Election chez les socialistes : tentons un pronostic
Enseignant à l'EHESS, Michel Wieviorka est également conseiller de Martine Aubry.
Le 75e congrès du PS est derrière nous, et les commentaires de la presse et des observateurs ne sont pas tendres : ils soulignent le désarroi de bien des militants, qui auraient voulu un autre dénouement, ils parlent d'un désastre, d'un grave échec, d'une crise profonde, totale -intellectuelle, organisationnelle et surtout de leadership. L'opposition est ainsi perçue comme incapable de proposer, même à terme, une alternative au pouvoir en place, et du côté de l'UMP, on ne se prive pas d'ironiser.

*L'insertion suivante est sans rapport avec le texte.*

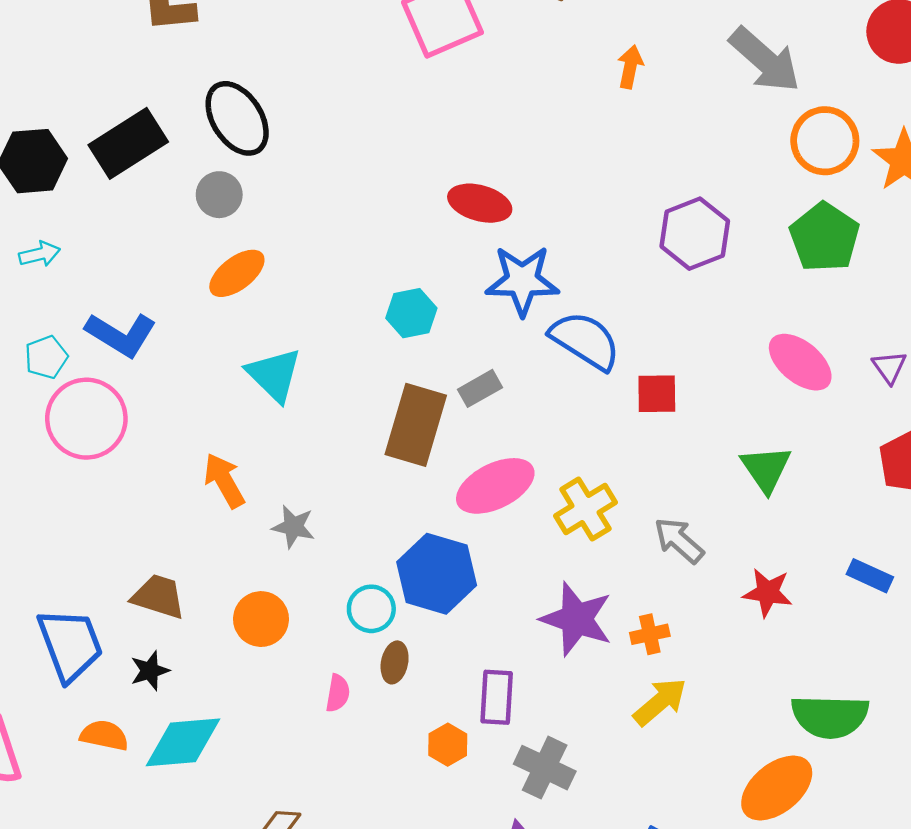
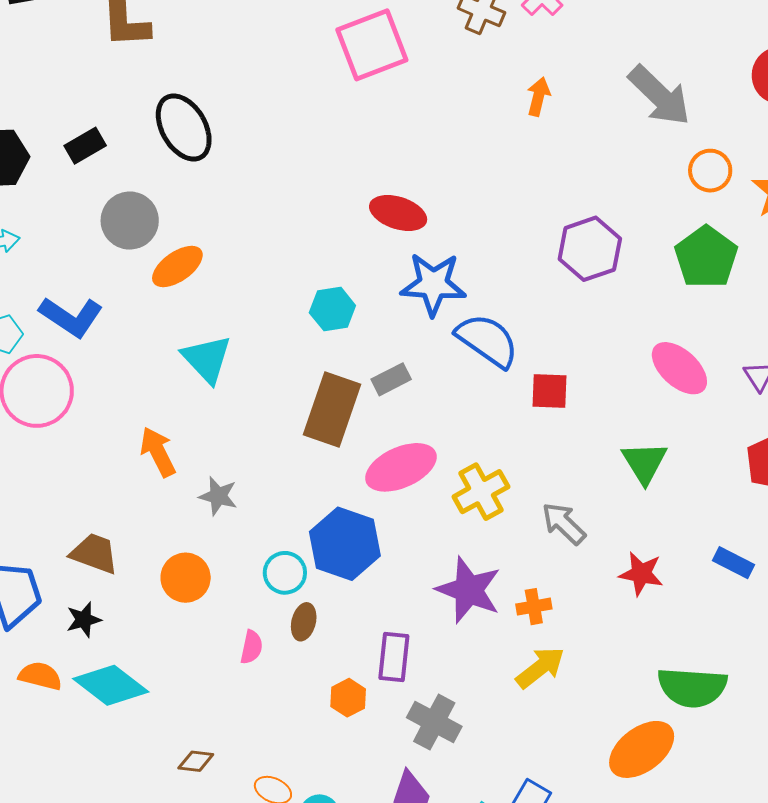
orange circle: (825, 141) -> (710, 171), size x0.7
black rectangle: (128, 143) -> (85, 146), size x0.6
gray circle: (219, 195) -> (130, 221), moved, size x1.4
cyan diamond: (183, 742) -> (111, 685), turned 40

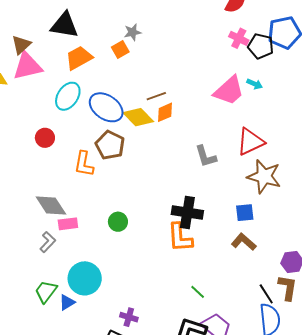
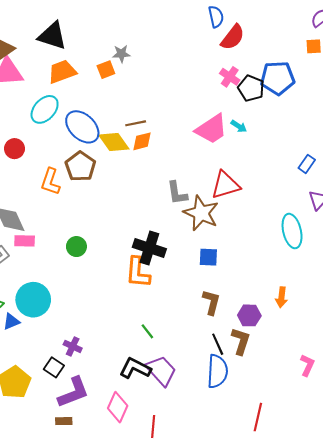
brown star: (264, 176) -> (201, 213), moved
brown L-shape: (244, 242) -> (211, 302), moved, turned 55

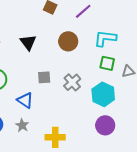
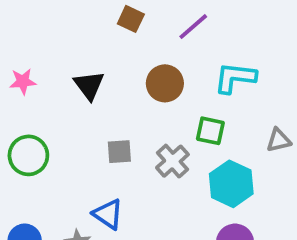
green square: (107, 63) -> (210, 131), moved
blue triangle: (25, 100) -> (108, 214), moved

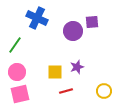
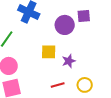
yellow square: (55, 72) -> (49, 52), moved
yellow circle: (104, 91) -> (85, 85), moved

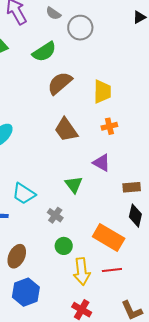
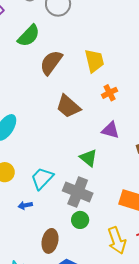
cyan trapezoid: (24, 194) -> (42, 178), turned 115
gray cross: (55, 215) -> (78, 192), size x1.8
green circle: (64, 246) -> (80, 220), moved

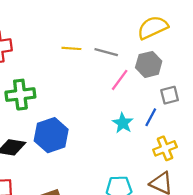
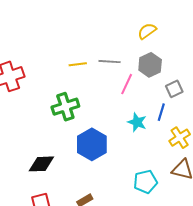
yellow semicircle: (153, 28) -> (147, 31), size x0.7
green cross: (20, 95) -> (65, 107), moved
blue hexagon: (51, 135) -> (92, 144), moved

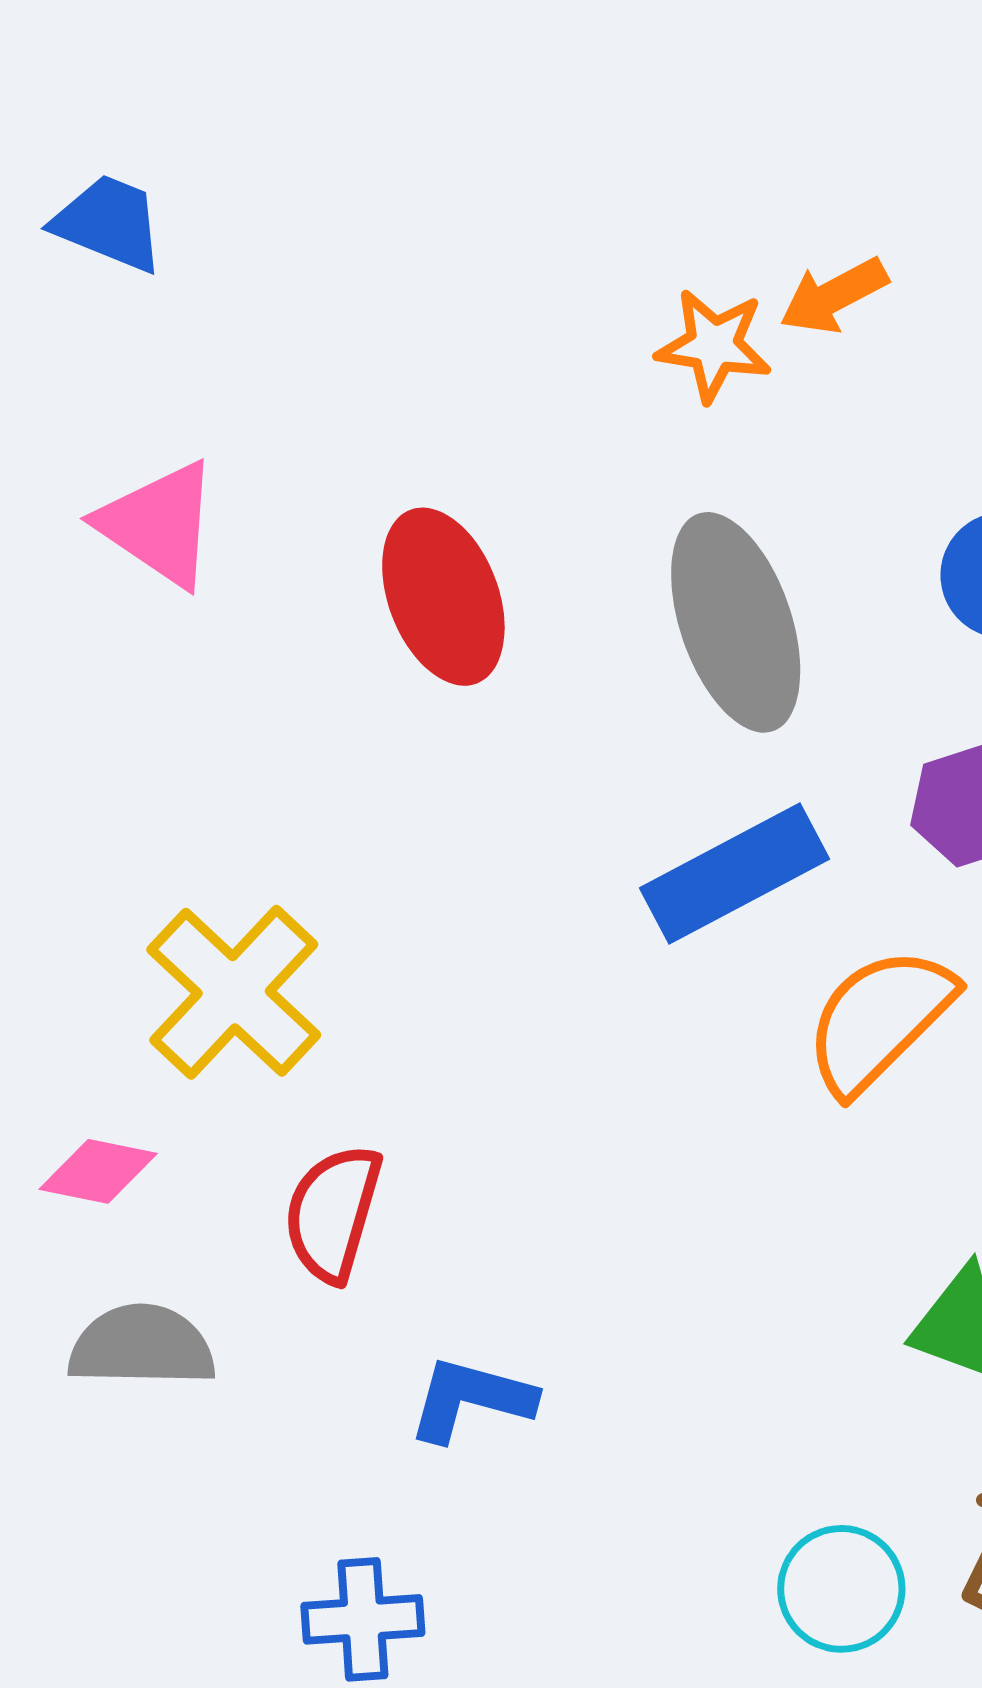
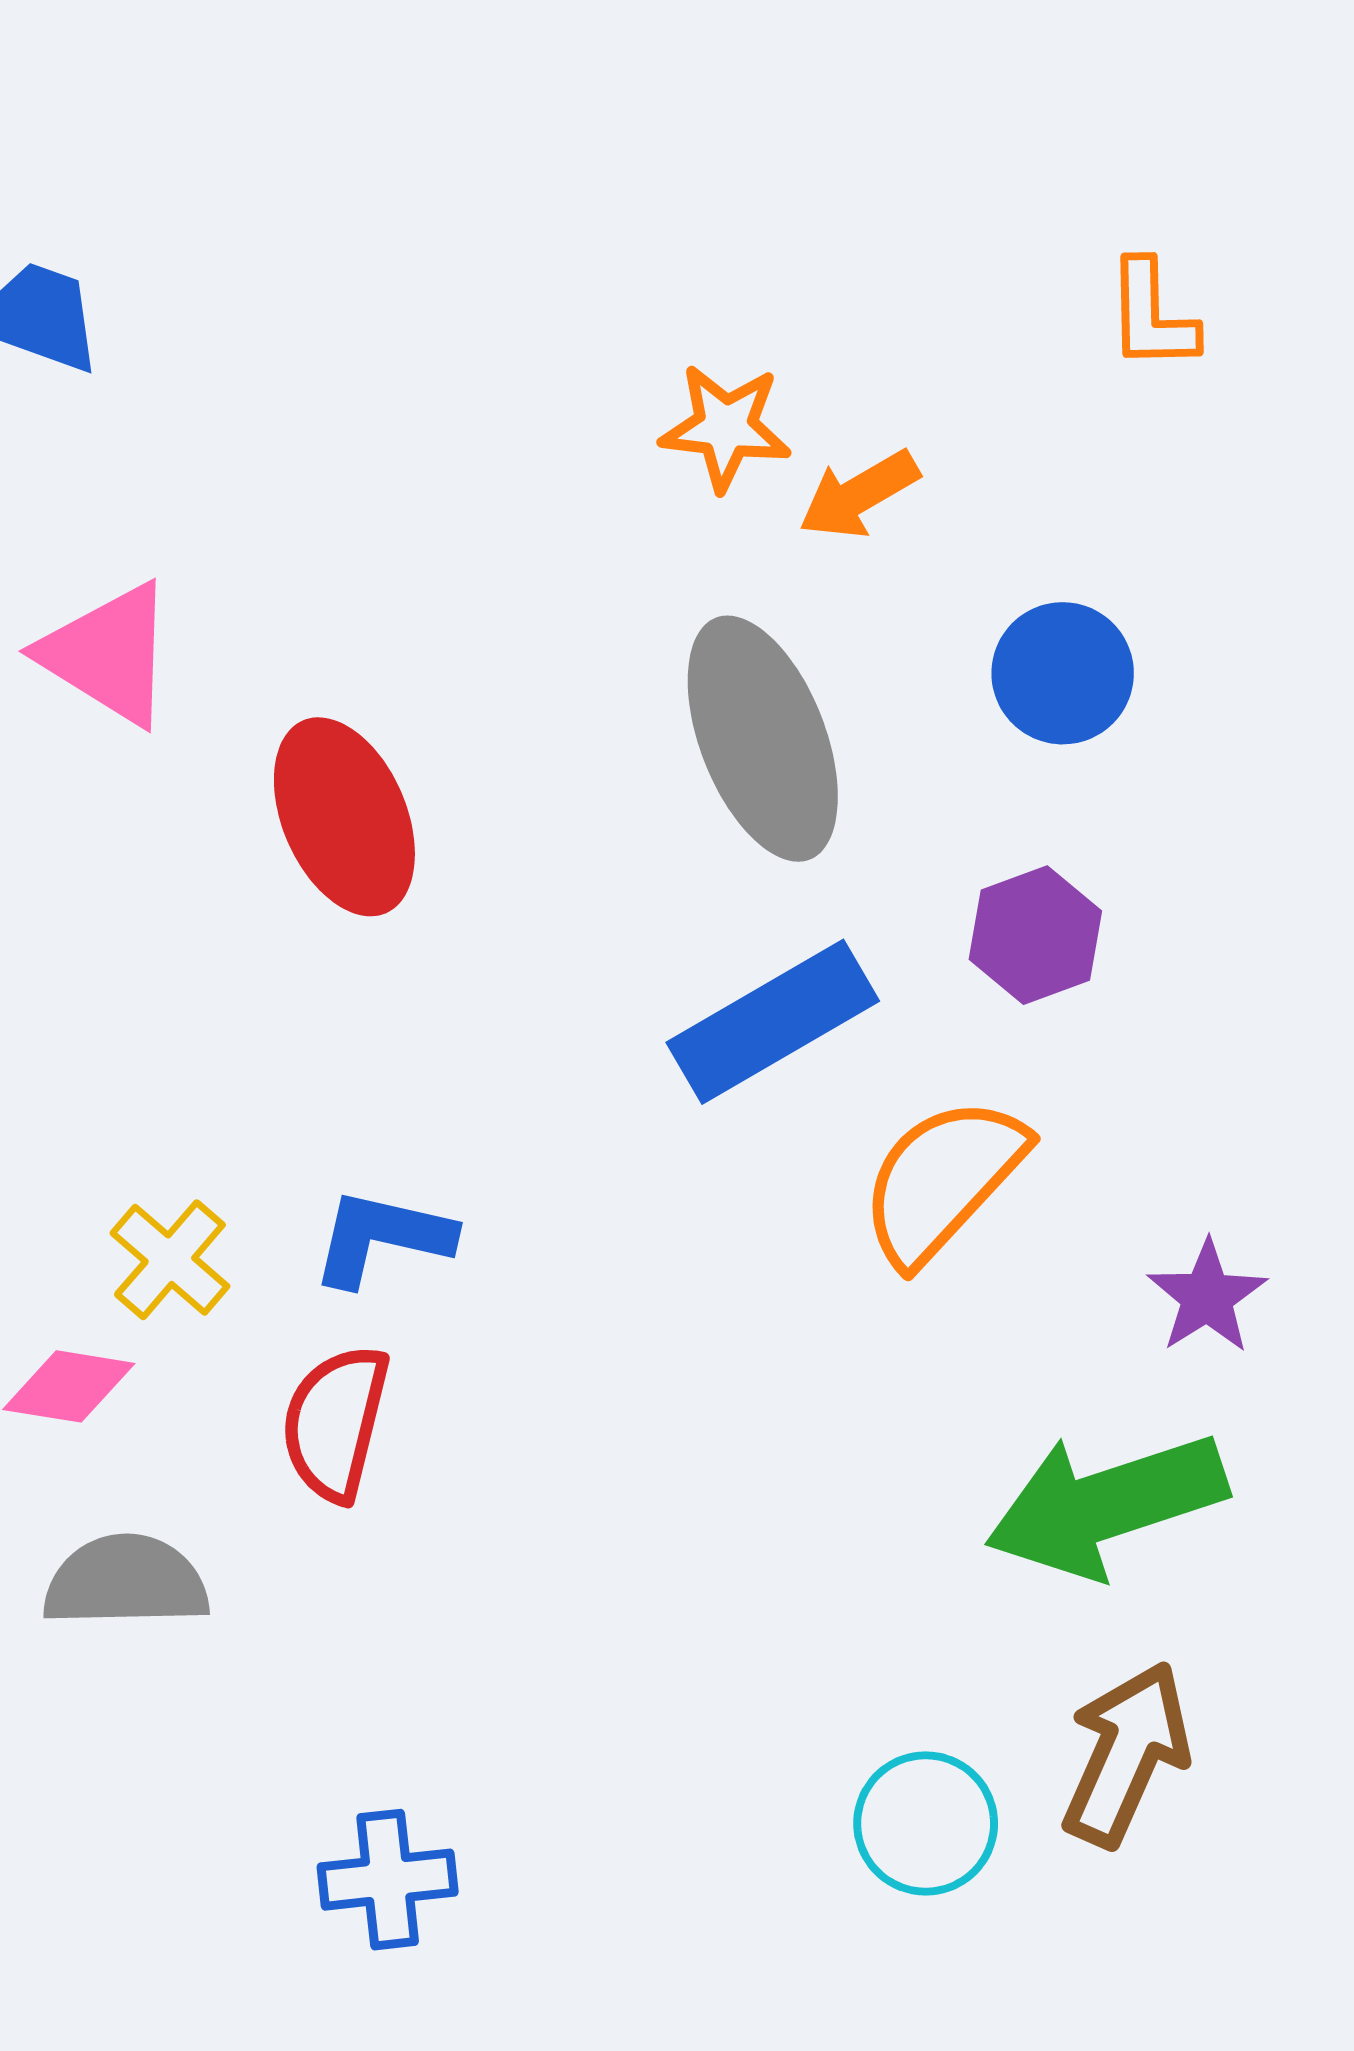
orange arrow: (834, 296) -> (859, 495), moved
red ellipse: (443, 597) -> (344, 817), moved
yellow cross: (234, 992) -> (170, 1260), moved, size x0.6
blue L-shape: (471, 1399) -> (382, 1238), moved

Il faut partir de ce diagnostic : le PS, pour redevenir un acteur crédible sur la scène nationale, a fort à faire. Mais il serait injuste de lui demander de tout entreprendre et réussir d'un coup, et absurde de s'attendre à ce qu'il mette la charrue avant les bœufs. Avant d'élaborer des projets, des propositions constructives, des réponses précises aux défis du temps présent, à commencer par la crise économique, sociale et financière actuelle, il lui faut se doter d'une organisation nouvelle, rajeunie, davantage ouverte aux femmes et à la diversité. Et avant de pouvoir procéder à de tels changements, il lui faut y voir clair dans son leadership.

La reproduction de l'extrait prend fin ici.